Some people in Texas who are unable to repay their debts hesitate to file for bankruptcy because of a fear that they will lose all their assets. However, Texas provides a generous list of exemptions and allows people to exempt many types of assets from the bankruptcy estate. While the trustee in a Chapter 7 case will sell nonexempt assets, most people who file for bankruptcy are able to exempt and keep most of their assets.

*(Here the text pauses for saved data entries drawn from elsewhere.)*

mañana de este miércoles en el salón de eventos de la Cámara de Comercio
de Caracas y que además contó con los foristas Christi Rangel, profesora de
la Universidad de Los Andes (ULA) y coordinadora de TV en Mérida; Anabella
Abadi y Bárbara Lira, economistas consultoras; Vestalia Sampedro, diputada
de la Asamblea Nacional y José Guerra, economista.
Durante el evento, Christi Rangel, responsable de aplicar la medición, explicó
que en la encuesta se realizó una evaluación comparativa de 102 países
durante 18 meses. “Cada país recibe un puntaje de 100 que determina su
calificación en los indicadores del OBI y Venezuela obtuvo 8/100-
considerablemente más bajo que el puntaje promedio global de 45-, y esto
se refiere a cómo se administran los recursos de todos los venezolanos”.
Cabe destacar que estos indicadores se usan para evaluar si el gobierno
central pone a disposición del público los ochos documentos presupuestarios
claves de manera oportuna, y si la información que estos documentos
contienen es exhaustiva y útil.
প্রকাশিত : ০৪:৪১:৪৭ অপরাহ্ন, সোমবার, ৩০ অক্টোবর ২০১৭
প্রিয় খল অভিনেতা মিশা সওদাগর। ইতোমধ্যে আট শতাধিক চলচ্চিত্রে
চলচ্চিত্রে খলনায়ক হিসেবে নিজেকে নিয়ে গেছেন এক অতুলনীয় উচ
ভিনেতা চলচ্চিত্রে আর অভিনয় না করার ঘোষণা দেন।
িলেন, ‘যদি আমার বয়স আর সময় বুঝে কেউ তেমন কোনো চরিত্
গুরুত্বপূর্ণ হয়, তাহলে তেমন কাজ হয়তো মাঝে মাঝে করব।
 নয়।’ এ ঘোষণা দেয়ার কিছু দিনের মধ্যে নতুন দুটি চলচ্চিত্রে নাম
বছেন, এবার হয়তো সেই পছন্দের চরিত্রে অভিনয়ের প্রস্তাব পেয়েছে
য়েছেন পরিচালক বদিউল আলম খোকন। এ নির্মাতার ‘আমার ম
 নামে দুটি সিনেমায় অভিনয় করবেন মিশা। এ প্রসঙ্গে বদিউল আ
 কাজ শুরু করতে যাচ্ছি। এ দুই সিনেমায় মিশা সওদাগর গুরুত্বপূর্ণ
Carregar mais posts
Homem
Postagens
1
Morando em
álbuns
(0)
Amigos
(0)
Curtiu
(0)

Texans can choose between the state or federal exemptions when they file for Chapter 7 bankruptcy, but they cannot mix them. Texas’s exemptions are very generous, and many people choose the state exemptions instead of the federal ones. Some types of assets that are exempt in Texas include:
- A personal residence
- One motor vehicle per resident
- Personal property up to $50,000 per individual or $100,000 per married couple
- Retirement accounts and pensions
- Life insurance and annuities
These are assets that the trustee can seize and sell to repay a portion of the debt that you owe to your creditors. Some types of nonexempt assets may include:
- Vacation property that is not your primary residence
- Second vehicles
- Personal property exceeding the exemption limit
- Proceeds from a lawsuit
If you have substantial nonexempt assets and a regular income, you can protect your assets by choosing to file for Chapter 13 instead of Chapter 7 bankruptcy. Chapter 13 involves restructuring your debts and agreeing to a repayment plan that lasts from three to five years instead of liquidating your nonexempt assets.
Most people who file for bankruptcy can protect most, or all, of their assets. Filing for bankruptcy can result in a discharge of your unsecured debts and provide you with a fresh financial start.